A później jeszcze dość długo i ładnie mówiła o godzinie dziennie,
którą miewa dla siebie, kiedy wszystkie dzieci już śpią. O czytaniu – w przerwie
między codziennym biegiem a snem - o słuchaniu muzyki i oglądaniu starych zdjęć
(… i co się z tej dziewczynki z fotografii zrobiło).

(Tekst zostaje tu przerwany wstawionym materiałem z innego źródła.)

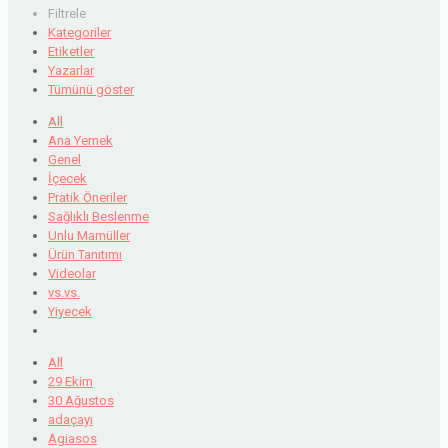
Filtrele
Kategoriler
Etiketler
Yazarlar
Tümünü göster
All
Ana Yemek
Genel
İçecek
Pratik Öneriler
Sağlıklı Beslenme
Unlu Mamüller
Ürün Tanıtımı
Videolar
vs.vs.
Yiyecek
All
29 Ekim
30 Ağustos
adaçayı
Agiasos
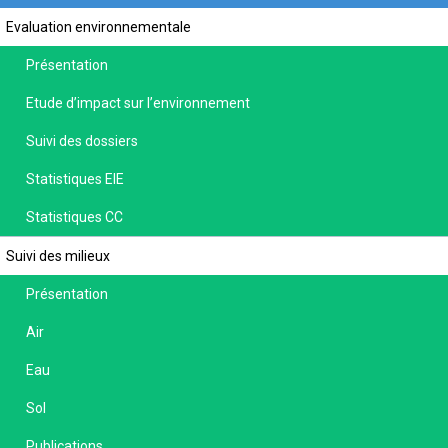
Evaluation environnementale
Présentation
Etude d’impact sur l’environnement
Suivi des dossiers
Statistiques EIE
Statistiques CC
Suivi des milieux
Présentation
Air
Eau
Sol
Publications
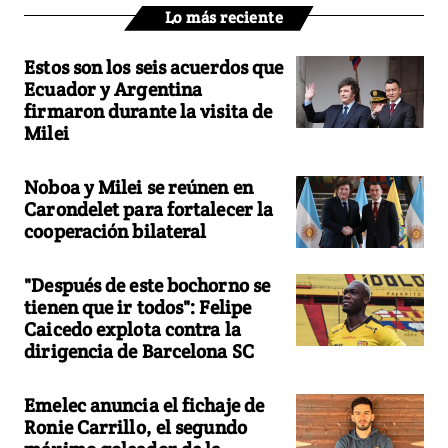
Lo más reciente
Estos son los seis acuerdos que
Ecuador y Argentina
firmaron durante la visita de
Milei
Noboa y Milei se reúnen en
Carondelet para fortalecer la
cooperación bilateral
"Después de este bochorno se
tienen que ir todos": Felipe
Caicedo explota contra la
dirigencia de Barcelona SC
Emelec anuncia el fichaje de
Ronie Carrillo, el segundo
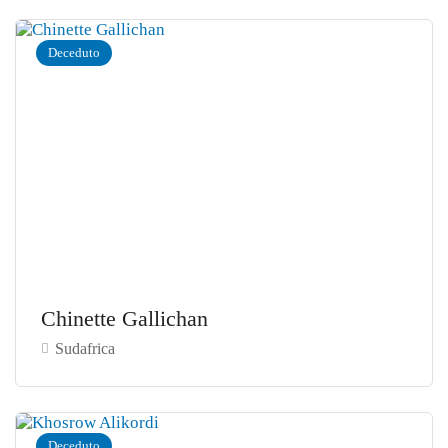
Deceduto
Chinette Gallichan
Sudafrica
Deceduto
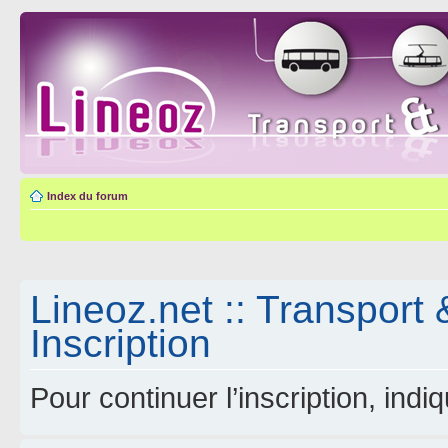
Index du forum
Lineoz.net :: Transport 
Inscription
Pour continuer l’inscription, ind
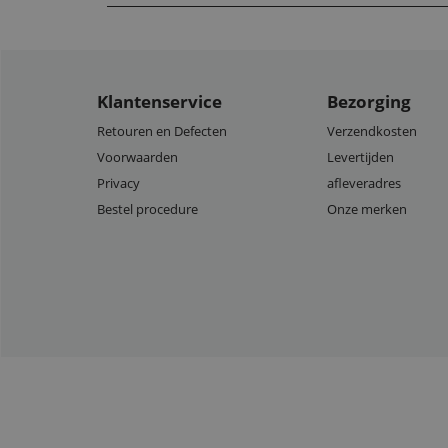
Klantenservice
Bezorging
Retouren en Defecten
Verzendkosten
Voorwaarden
Levertijden
Privacy
afleveradres
Bestel procedure
Onze merken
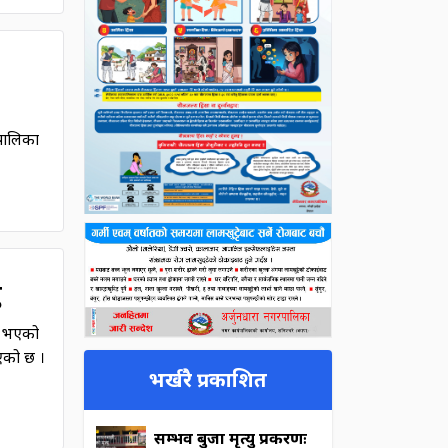
पालिका
ु
ु भएको
ाएको छ ।
भर्खरै प्रकाशित
सम्भव बुर्जा मृत्यु प्रकरणः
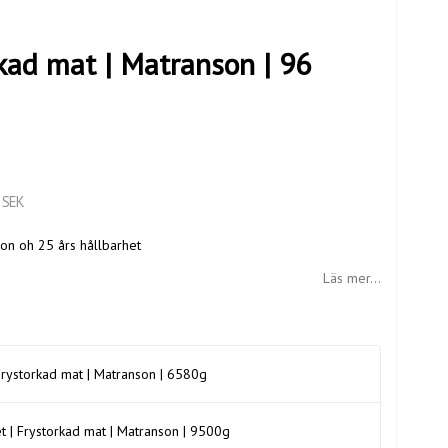
kad mat | Matranson | 96
 SEK
on oh 25 års hållbarhet
Läs mer...
rystorkad mat | Matranson | 6580g
 | Frystorkad mat | Matranson | 9500g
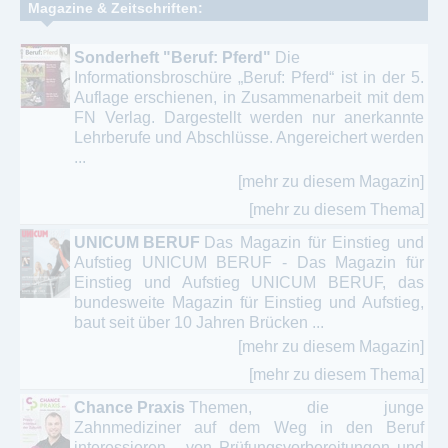
Magazine & Zeitschriften:
Sonderheft "Beruf: Pferd"
Die
Informationsbroschüre „Beruf: Pferd“ ist in der 5.
Auflage erschienen, in Zusammenarbeit mit dem
FN Verlag. Dargestellt werden nur anerkannte
Lehrberufe und Abschlüsse. Angereichert werden
...
[mehr zu diesem Magazin]
[mehr zu diesem Thema]
UNICUM BERUF
Das Magazin für Einstieg und
Aufstieg UNICUM BERUF - Das Magazin für
Einstieg und Aufstieg UNICUM BERUF, das
bundesweite Magazin für Einstieg und Aufstieg,
baut seit über 10 Jahren Brücken ...
[mehr zu diesem Magazin]
[mehr zu diesem Thema]
Chance Praxis
Themen, die junge
Zahnmediziner auf dem Weg in den Beruf
interessieren - von Prüfungsvorbereitungen und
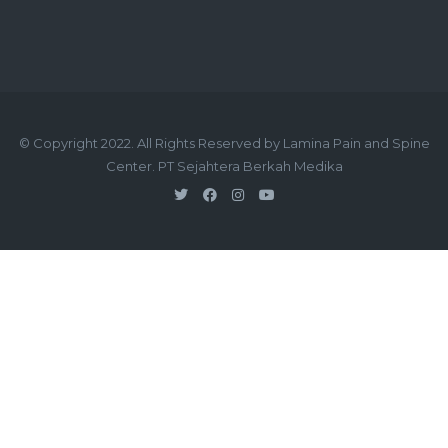
© Copyright 2022. All Rights Reserved by Lamina Pain and Spine
Center. PT Sejahtera Berkah Medika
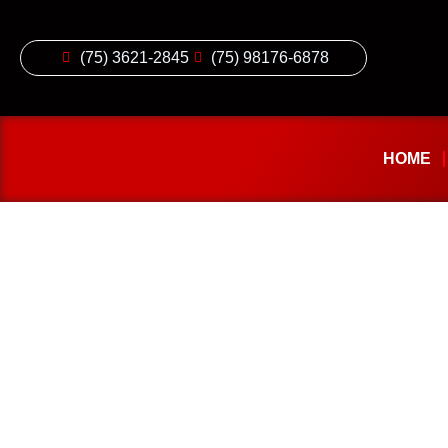
(75) 3621-2845
(75) 98176-6878
HOME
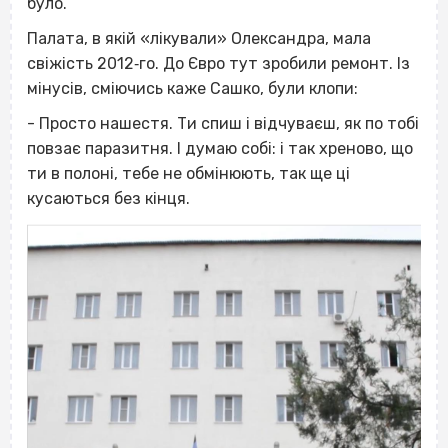
було.
Палата, в якій «лікували» Олександра, мала
свіжість 2012‐го. До Євро тут зробили ремонт. Із
мінусів, сміючись каже Сашко, були клопи:
- Просто нашестя. Ти спиш і відчуваєш, як по тобі
повзає паразитня. І думаю собі: і так хреново, що
ти в полоні, тебе не обмінюють, так ще ці
кусаються без кінця.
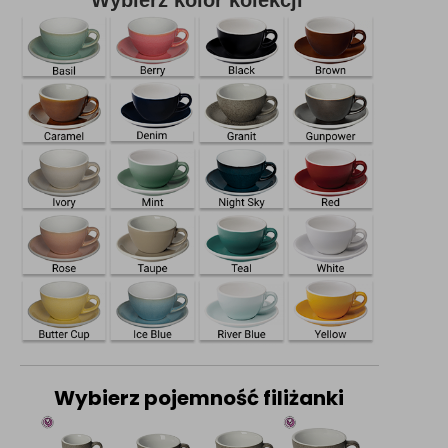
Wybierz kolor kolekcji
Wybierz pojemność filiżanki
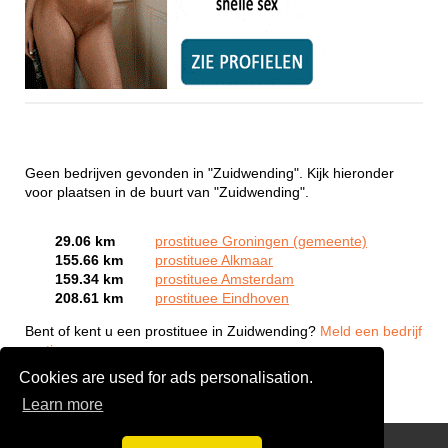
Geen bedrijven gevonden in "Zuidwending". Kijk hieronder
voor plaatsen in de buurt van "Zuidwending".
29.06 km
prostituee Groningen (gemeente)
155.66 km
prostituee Alkmaar
159.34 km
prostituee Amsterdam
208.61 km
prostituee Eindhoven
Bent of kent u een prostituee in Zuidwending?
Meld een bedrijf
gratis aan
Cookies are used for ads personalisation.
Learn more
Webcam Sex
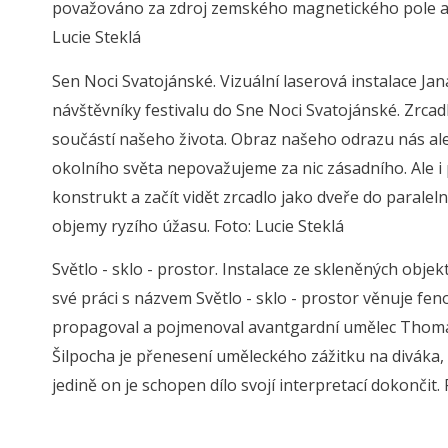
považováno za zdroj zemského magnetického pole a 
Lucie Steklá
Sen Noci Svatojánské. Vizuální laserová instalace Ja
návštěvníky festivalu do Sne Noci Svatojánské. Zrcad
součástí našeho života. Obraz našeho odrazu nás ale d
okolního světa nepovažujeme za nic zásadního. Ale i
konstrukt a začít vidět zrcadlo jako dveře do parale
objemy ryzího úžasu. Foto: Lucie Steklá
Světlo - sklo - prostor. Instalace ze skleněných obje
své práci s názvem Světlo - sklo - prostor věnuje f
propagoval a pojmenoval avantgardní umělec Thomas W
Šilpocha je přenesení uměleckého zážitku na diváka, k
jedině on je schopen dílo svojí interpretací dokončit. 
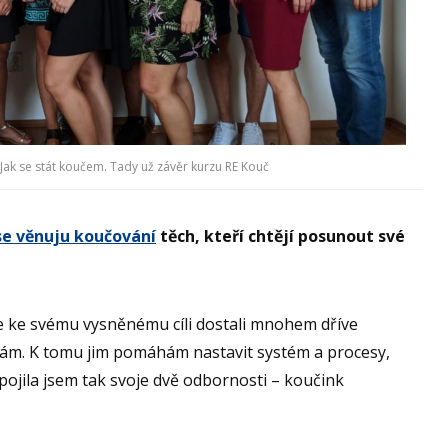
 Jak se stát koučem. Tady už závěr kurzu RE Kouč
e věnuju koučování
těch, kteří chtějí posunout své
ke svému vysněnému cíli dostali mnohem dříve
kám. K tomu jim pomáhám nastavit systém a procesy,
 Spojila jsem tak svoje dvě odbornosti – koučink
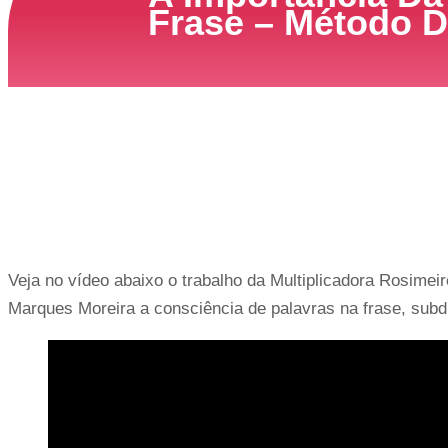
Frase – Método 
Veja no vídeo abaixo o trabalho da Multiplicadora Rosimei
Marques Moreira a consciência de palavras na frase, subdi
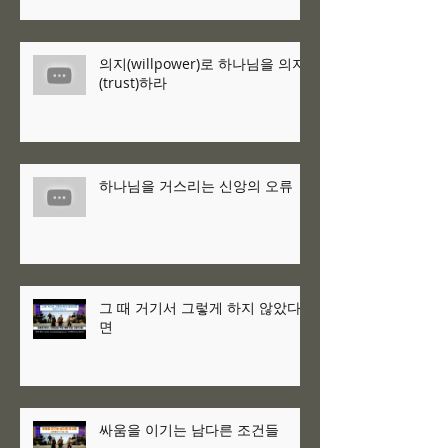
의지(willpower)로 하나님을 의지
(trust)하라
하나님을 거스리는 신앙의 오류
그 때 거기서 그렇게 하지 않았다
면
싸움을 이기는 남다른 조건들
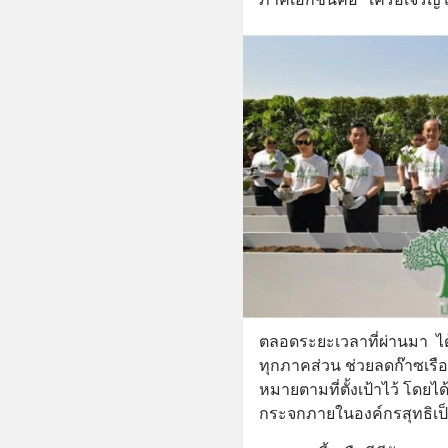
ตลอดระยะเวลาที่ผ่านมา  ไ
ทุกภาคส่วน ช่วยลดก๊าซเร
หมายตามที่ตั้งเป้าไว้ โด
กระจกภายในองค์กรสุทธิเป็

To takie moje i tak bardzo na tym blogu przewałkowane, że aż wstyd
pisać o tym jeszcze raz. Moja herstory z getta matek wielodzietnych – gonię, nie
nadążam, łapię chwile.
Opowiedziałam o tym jakiś czas temu Przemysławowi Wilczyńskiemu z „Tygodnika
Powszechnego”. Sążnisty artykuł się ukazał w minioną środę, a treść zajawki ze
stron „Tygodnika” nieco wykrzywia wymowę tekstu. Wbrew pozorom materiał nie
jest cały w opozycji do Magdaleny Środy, przeciwnie.
klik
Tymczasem, ludzie listy piszą. Napisała do mnie czytelniczka.
Witam,
bardzo zdziwiła mnie Pani
krytyka wywiadu z prof. Środą - absolutnie nie uważam, że to o czym ona pisze
jest utopijne - wszystko zależy od tego jak ktoś sobie poukłada i zorganizuje
życie i związek.
Prof. Środa też ma córkę --
sama chodziłam z nią do liceum.
Ja jeszcze nie mam dzieci, ale
studiuję obecnie zaocznie drugi kierunek i pracuję na cały etat + ciągle się
dokształcam sama, bo w mojej branży to absolutna konieczność. Ponieważ mam
teraz znacznie mniej czasu niż mój mąż, to on gotuje codziennie, odkurza mieszkanie
i myje podłogi, ja wrzucam i wieszam pranie i zmywam naczynia, każdy prasuje
dla siebie (muszę prasować, bo chodzę do pracy gdzie trzeba w miarę
porządnie wyglądać, a dla dzieci bym chyba nie prasowała - nikt mi nie prasował
jak byłam mała ubrań i nie ucierpiałam na tym w żaden sposób -- i tak ubrania
kończyły zazwyczaj wytarzane w ziemi i na szkolnych parkietach).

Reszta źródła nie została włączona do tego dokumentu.